I am Linfeng Zhao (赵林风), a CS Ph.D. student at Khoury College of Computer Sciences of Northeastern University. I’m advised by Prof. Lawson L.S. Wong and also working with Prof. Robin Walters. During PhD: I am collaborating with and visiting MIT LIS group led by Prof. Leslie Kaelbling and Prof. Tomás Lozano-Pérez. I interned at Meta (2024 summer), Boston Dynamics AI Institute (2023 Spring-Summer) and earlier at Amazon Science (2021 Summer). During undergraduate: I interned at Microsoft Research Asia (2019) and earlier worked with Prof. Hao Su at UC San Diego (2018-19).
My research focuses on enabling robots and agents to act in open-world and long-horizon scenarios by advancing learning for planning and world modeling. I employ structured approaches that integrate planning and perception, leveraging lossless and lossy abstractions such as symmetry, compositionality, and hierarchy. My work involves building learning-based systems that bridge perception and planning through neural networks, including the use of recent pre-trained foundation models, to enhance scalability, generalizability, and efficiency in decision-making systems.
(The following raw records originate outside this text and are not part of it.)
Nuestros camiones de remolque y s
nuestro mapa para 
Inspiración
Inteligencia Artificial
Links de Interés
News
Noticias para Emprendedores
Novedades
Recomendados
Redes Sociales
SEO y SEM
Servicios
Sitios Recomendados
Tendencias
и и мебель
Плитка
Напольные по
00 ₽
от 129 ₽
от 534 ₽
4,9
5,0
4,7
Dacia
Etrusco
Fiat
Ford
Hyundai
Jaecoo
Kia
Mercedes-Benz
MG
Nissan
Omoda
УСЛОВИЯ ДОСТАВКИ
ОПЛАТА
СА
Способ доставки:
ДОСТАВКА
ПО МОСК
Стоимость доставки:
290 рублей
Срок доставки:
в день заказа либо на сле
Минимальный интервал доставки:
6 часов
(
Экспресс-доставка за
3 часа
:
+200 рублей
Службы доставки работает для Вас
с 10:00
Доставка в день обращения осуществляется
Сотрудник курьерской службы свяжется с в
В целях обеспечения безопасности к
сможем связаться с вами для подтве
We study the problem of action sampling and propose a method to incorporate equivariance properties to the action sampling procedure.
This work learns to navigate end-to-end with map input, aiming to generalize to novel map layouts in zero-shot.
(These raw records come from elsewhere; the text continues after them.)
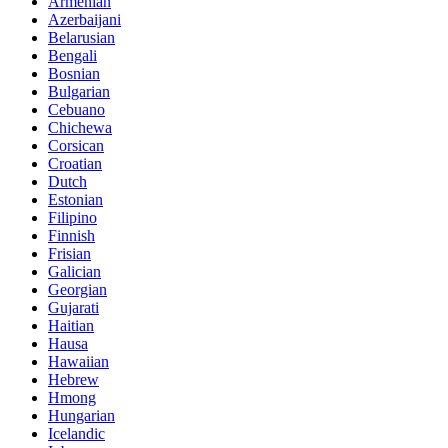
Armenian
Azerbaijani
Belarusian
Bengali
Bosnian
Bulgarian
Cebuano
Chichewa
Corsican
Croatian
Dutch
Estonian
Filipino
Finnish
Frisian
Galician
Georgian
Gujarati
Haitian
Hausa
Hawaiian
Hebrew
Hmong
Hungarian
Icelandic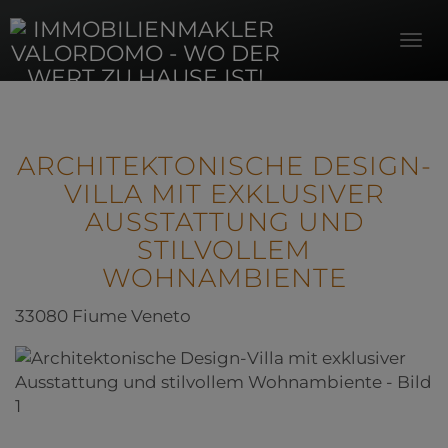
Navi
ARCHITEKTONISCHE DESIGN-
VILLA MIT EXKLUSIVER
AUSSTATTUNG UND
STILVOLLEM
WOHNAMBIENTE
33080 Fiume Veneto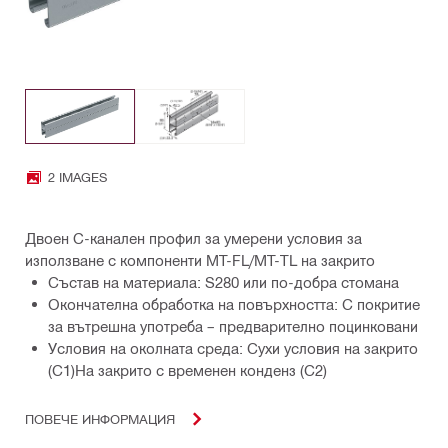
2 IMAGES
Двоен C-канален профил за умерени условия за
използване с компоненти MT-FL/MT-TL на закрито
Състав на материала: S280 или по-добра стомана
Окончателна обработка на повърхността: С покритие
за вътрешна употреба – предварително поцинковани
Условия на околната среда: Сухи условия на закрито
(С1)На закрито с временен конденз (С2)
ПОВЕЧЕ ИНФОРМАЦИЯ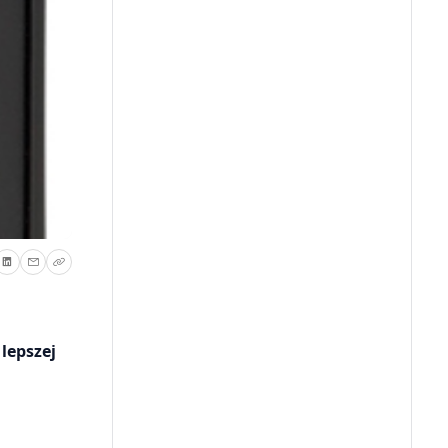
lepszej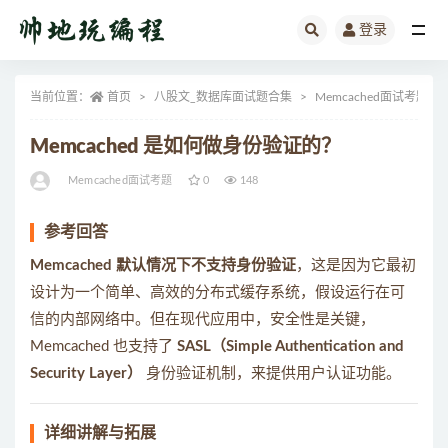
登录
全部
当前位置：
首页
八股文_数据库面试题合集
Memcached面试考题
Memcached 是如何做身份验证的？
Memcached面试考题
0
148
参考回答
Memcached 默认情况下不支持身份验证
，这是因为它最初
设计为一个简单、高效的分布式缓存系统，假设运行在可
信的内部网络中。但在现代应用中，安全性是关键，
Memcached 也支持了
SASL（Simple Authentication and
Security Layer）
身份验证机制，来提供用户认证功能。
详细讲解与拓展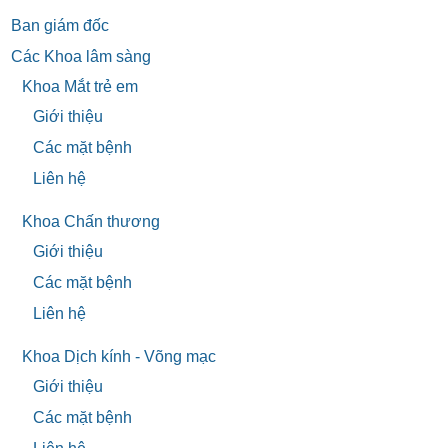
Ban giám đốc
Các Khoa lâm sàng
Khoa Mắt trẻ em
Giới thiệu
Các mặt bệnh
Liên hệ
Khoa Chấn thương
Giới thiệu
Các mặt bệnh
Liên hệ
Khoa Dịch kính - Võng mạc
Giới thiệu
Các mặt bệnh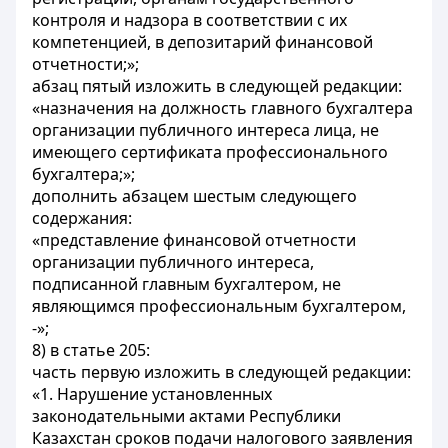
контроля и надзора в соответствии с их
компетенцией, в депозитарий финансовой
отчетности;»;
абзац пятый изложить в следующей редакции:
«назначения на должность главного бухгалтера
организации публичного интереса лица, не
имеющего сертификата профессионального
бухгалтера;»;
дополнить абзацем шестым следующего
содержания:
«представление финансовой отчетности
организации публичного интереса,
подписанной главным бухгалтером, не
являющимся профессиональным бухгалтером,
-»;
8) в статье 205:
часть первую изложить в следующей редакции:
«1. Нарушение установленных
законодательными актами Республики
Казахстан сроков подачи налогового заявления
We enable a robot to rapidly and autonomously specialize parameterized skills by planning to practice them. The robot decides what skills to practice and how to practice them. The robot is left alone for hours, repeatedly practicing and improving.
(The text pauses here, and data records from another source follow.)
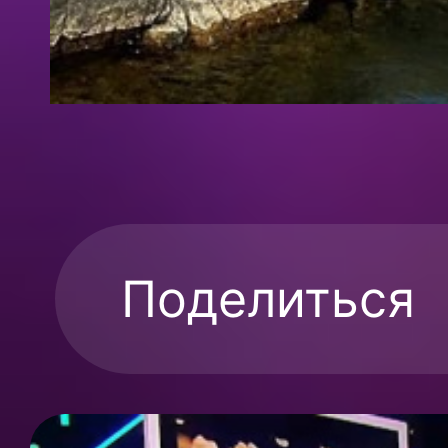
Поделиться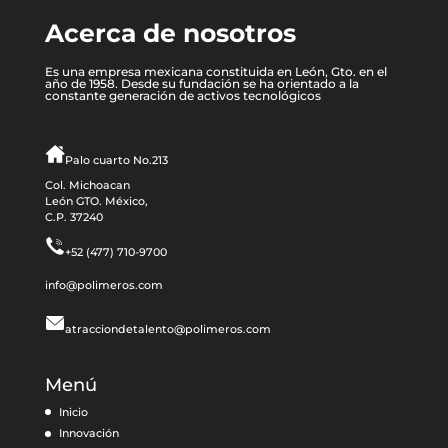
Acerca de nosotros
Es una empresa mexicana constituida en León, Gto. en el
año de 1958. Desde su fundación se ha orientado a la
constante generación de activos tecnológicos
Palo cuarto No.213
Col. Michoacan
León GTO. México,
C.P. 37240
+52 (477) 710-9700
info@polimeros.com
atracciondetalento@polimeros.com
Menú
Inicio
Innovación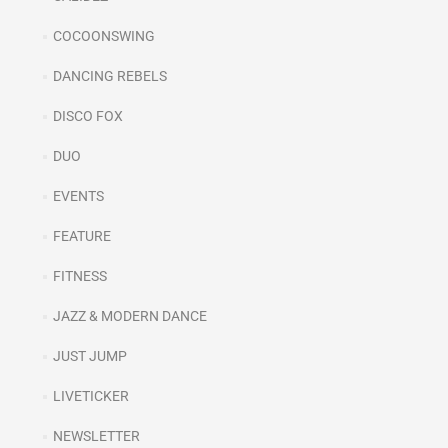
COCOONSWING
DANCING REBELS
DISCO FOX
DUO
EVENTS
FEATURE
FITNESS
JAZZ & MODERN DANCE
JUST JUMP
LIVETICKER
NEWSLETTER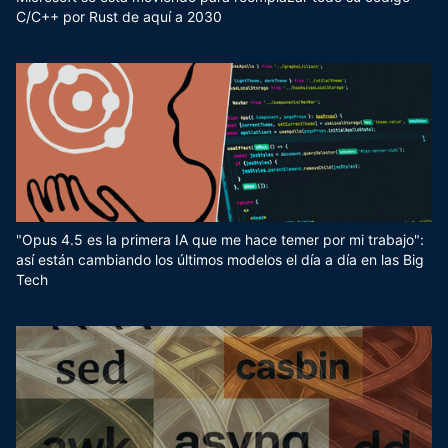
C/C++ por Rust de aquí a 2030
"Opus 4.5 es la primera IA que me hace temer por mi trabajo":
así están cambiando los últimos modelos el día a día en las Big
Tech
We study E(2) Euclidean equivariance in navigation on geometric graphs and develop message passing network to solve it.
We formulate how differentiable planning algorithms can exploit inherent symmetry in path planning problems, named SymPlan, and propose practical algorithms.
We study how implicit differentiation helps scale up and improve convergence of differentiable planning algorithms.
We formulate compositional generalization in object-oriented world modeling, and propose a soft and efficient mechanism for practice.